Phineas shrugged, "Well, right now we're trying to figure out what to do today. So far, we're at a loss." Dr. Doofenshmirtz lit up as though he had a plan, or an idea.

"I know what you can do. You can help me with a little, ah what do the kids call it today, a little project of mine. Are you boys up for it?" Phineas smiled broadly at the prospect of a new project.

"Yea we could definitely help! What kind of project is it?" Doofenshmirtz rubbed the back of his neck nervously.

"Well, here's the awkward part, would you be willing to be taken hostage for the purpose of keeping a secret agent in a fedora from thwarting my evil schemes?" The brothers looked at each other then at Doofenshmirtz. After a brief pause, Phineas burst out laughing.

"Dr. D, that's too funny! You really have a great sense of humour." Doofenshmirtz laughed along with him.
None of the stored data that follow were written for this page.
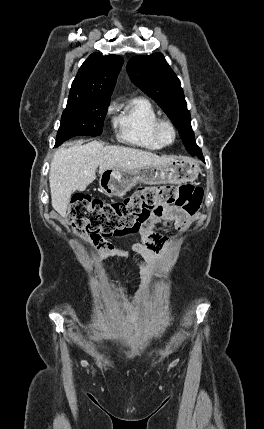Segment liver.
Listing matches in <instances>:
<instances>
[{"instance_id": "6515ba94", "label": "liver", "mask_w": 264, "mask_h": 429, "mask_svg": "<svg viewBox=\"0 0 264 429\" xmlns=\"http://www.w3.org/2000/svg\"><path fill=\"white\" fill-rule=\"evenodd\" d=\"M175 159L129 147H104L98 141L61 146L53 156L49 172L52 207L65 217L72 193L84 191L95 180L98 167L101 174L108 169L137 170L166 165Z\"/></svg>"}]
</instances>
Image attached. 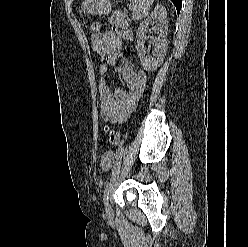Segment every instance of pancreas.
Masks as SVG:
<instances>
[{
  "mask_svg": "<svg viewBox=\"0 0 248 247\" xmlns=\"http://www.w3.org/2000/svg\"><path fill=\"white\" fill-rule=\"evenodd\" d=\"M110 22L118 27L126 28L128 26L129 19H127L124 15H118L115 18H112Z\"/></svg>",
  "mask_w": 248,
  "mask_h": 247,
  "instance_id": "1",
  "label": "pancreas"
}]
</instances>
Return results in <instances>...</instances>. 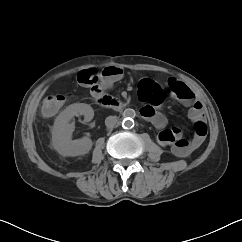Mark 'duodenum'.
Masks as SVG:
<instances>
[{"label": "duodenum", "instance_id": "duodenum-1", "mask_svg": "<svg viewBox=\"0 0 242 242\" xmlns=\"http://www.w3.org/2000/svg\"><path fill=\"white\" fill-rule=\"evenodd\" d=\"M93 99L97 105L103 108H109L113 110H121L124 108L122 101L104 94L94 95Z\"/></svg>", "mask_w": 242, "mask_h": 242}]
</instances>
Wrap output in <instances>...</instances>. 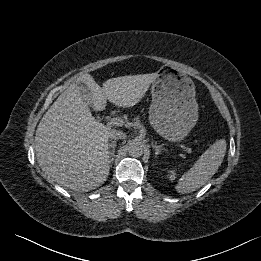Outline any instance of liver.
I'll return each mask as SVG.
<instances>
[{"instance_id": "obj_1", "label": "liver", "mask_w": 261, "mask_h": 261, "mask_svg": "<svg viewBox=\"0 0 261 261\" xmlns=\"http://www.w3.org/2000/svg\"><path fill=\"white\" fill-rule=\"evenodd\" d=\"M156 77L157 73L121 76L108 79L103 87L88 73L74 78L36 130V157L45 177L73 191L87 192L101 186L109 175L112 129L98 122L89 107L102 111L107 100L119 107H132ZM79 85L87 87L88 96L81 93Z\"/></svg>"}]
</instances>
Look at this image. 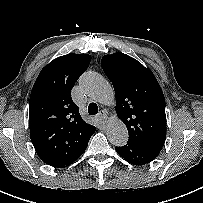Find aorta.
Returning <instances> with one entry per match:
<instances>
[{
  "label": "aorta",
  "instance_id": "obj_1",
  "mask_svg": "<svg viewBox=\"0 0 203 203\" xmlns=\"http://www.w3.org/2000/svg\"><path fill=\"white\" fill-rule=\"evenodd\" d=\"M80 87L91 99L104 106L115 104L114 90L108 81L95 72H87L80 79ZM106 135L114 146H124L128 141L126 125L118 118H113L107 125Z\"/></svg>",
  "mask_w": 203,
  "mask_h": 203
}]
</instances>
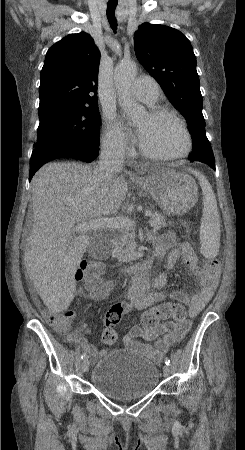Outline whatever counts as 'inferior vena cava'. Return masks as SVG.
I'll use <instances>...</instances> for the list:
<instances>
[{
	"label": "inferior vena cava",
	"mask_w": 245,
	"mask_h": 450,
	"mask_svg": "<svg viewBox=\"0 0 245 450\" xmlns=\"http://www.w3.org/2000/svg\"><path fill=\"white\" fill-rule=\"evenodd\" d=\"M125 149L121 143H110L102 147L99 166L95 173L103 181L109 182L122 170Z\"/></svg>",
	"instance_id": "inferior-vena-cava-1"
}]
</instances>
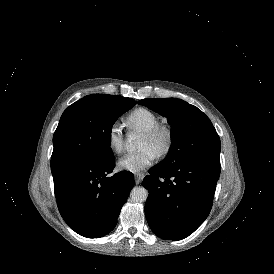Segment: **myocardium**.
Here are the masks:
<instances>
[{"label":"myocardium","instance_id":"obj_1","mask_svg":"<svg viewBox=\"0 0 274 274\" xmlns=\"http://www.w3.org/2000/svg\"><path fill=\"white\" fill-rule=\"evenodd\" d=\"M144 136H146L148 139L152 141L158 139L163 140V144L156 153L158 157H163L170 153V151L172 150L174 144V135L170 128L158 125L157 127L144 132Z\"/></svg>","mask_w":274,"mask_h":274}]
</instances>
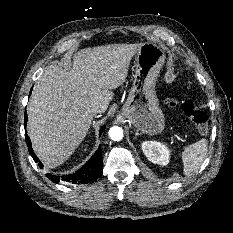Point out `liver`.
<instances>
[{
	"mask_svg": "<svg viewBox=\"0 0 233 233\" xmlns=\"http://www.w3.org/2000/svg\"><path fill=\"white\" fill-rule=\"evenodd\" d=\"M142 44L81 49L71 70L45 68L27 106V133L48 167L63 164L85 138L96 113H104L113 89L127 78L130 61ZM97 109V112H95Z\"/></svg>",
	"mask_w": 233,
	"mask_h": 233,
	"instance_id": "obj_1",
	"label": "liver"
}]
</instances>
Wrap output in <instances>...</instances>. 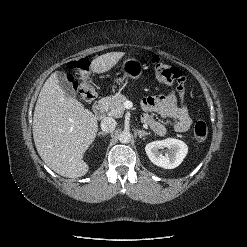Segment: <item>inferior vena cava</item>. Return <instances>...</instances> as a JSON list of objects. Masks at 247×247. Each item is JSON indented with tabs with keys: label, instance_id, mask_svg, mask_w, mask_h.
<instances>
[{
	"label": "inferior vena cava",
	"instance_id": "1",
	"mask_svg": "<svg viewBox=\"0 0 247 247\" xmlns=\"http://www.w3.org/2000/svg\"><path fill=\"white\" fill-rule=\"evenodd\" d=\"M117 123L112 117H105L101 121V129L105 133H109L115 130Z\"/></svg>",
	"mask_w": 247,
	"mask_h": 247
}]
</instances>
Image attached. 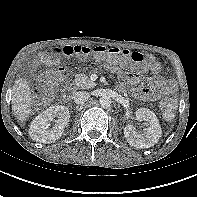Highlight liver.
<instances>
[{"label": "liver", "mask_w": 197, "mask_h": 197, "mask_svg": "<svg viewBox=\"0 0 197 197\" xmlns=\"http://www.w3.org/2000/svg\"><path fill=\"white\" fill-rule=\"evenodd\" d=\"M32 98L29 83L24 78L15 80L12 88V110L19 121L28 118L31 112Z\"/></svg>", "instance_id": "liver-1"}]
</instances>
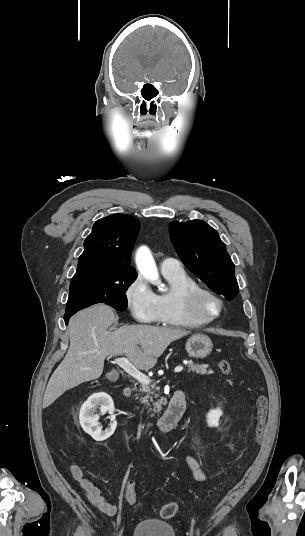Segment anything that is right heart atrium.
I'll return each mask as SVG.
<instances>
[{
    "label": "right heart atrium",
    "instance_id": "obj_1",
    "mask_svg": "<svg viewBox=\"0 0 305 536\" xmlns=\"http://www.w3.org/2000/svg\"><path fill=\"white\" fill-rule=\"evenodd\" d=\"M125 301L131 316L138 322L151 324L157 321L158 300L152 288L137 275L125 290Z\"/></svg>",
    "mask_w": 305,
    "mask_h": 536
}]
</instances>
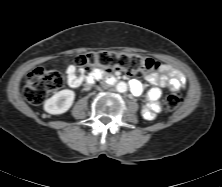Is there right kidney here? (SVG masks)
I'll use <instances>...</instances> for the list:
<instances>
[{
	"label": "right kidney",
	"mask_w": 222,
	"mask_h": 187,
	"mask_svg": "<svg viewBox=\"0 0 222 187\" xmlns=\"http://www.w3.org/2000/svg\"><path fill=\"white\" fill-rule=\"evenodd\" d=\"M74 99V91L69 89L61 90L45 101L44 110L53 115L65 113L72 106Z\"/></svg>",
	"instance_id": "ca27d5eb"
}]
</instances>
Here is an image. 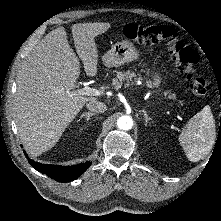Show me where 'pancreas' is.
Wrapping results in <instances>:
<instances>
[{
    "instance_id": "cf45deb5",
    "label": "pancreas",
    "mask_w": 221,
    "mask_h": 221,
    "mask_svg": "<svg viewBox=\"0 0 221 221\" xmlns=\"http://www.w3.org/2000/svg\"><path fill=\"white\" fill-rule=\"evenodd\" d=\"M134 80H141L142 77L141 75H138L134 72H129V71H122V72H117L116 78L113 79L112 81V86L114 89H119L122 85V83L125 81L126 83H131L134 84ZM150 85V83H149ZM167 94V93H165ZM169 98H175V94H169Z\"/></svg>"
}]
</instances>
"Yea, I know I do. But seriously, would you be my hostages?"

"Oh, you were serious? In that case, Ferb and I will have to say no."

"Hmm, I was afraid you would say that. Luckily, I came prepared. BEHOLD! The Knock-Out-Inator!" He took out a small button with an antenna pointed at the boys and pressed it. As soon as he did this, the boys dropped to the ground, unconscious.


Olivia: Dun dun duhhhhh!

Desirae: Well, the question in the summary was answered. Thank goodness, I can finally stop wondering.

Olivia: I can do without the sarcasm.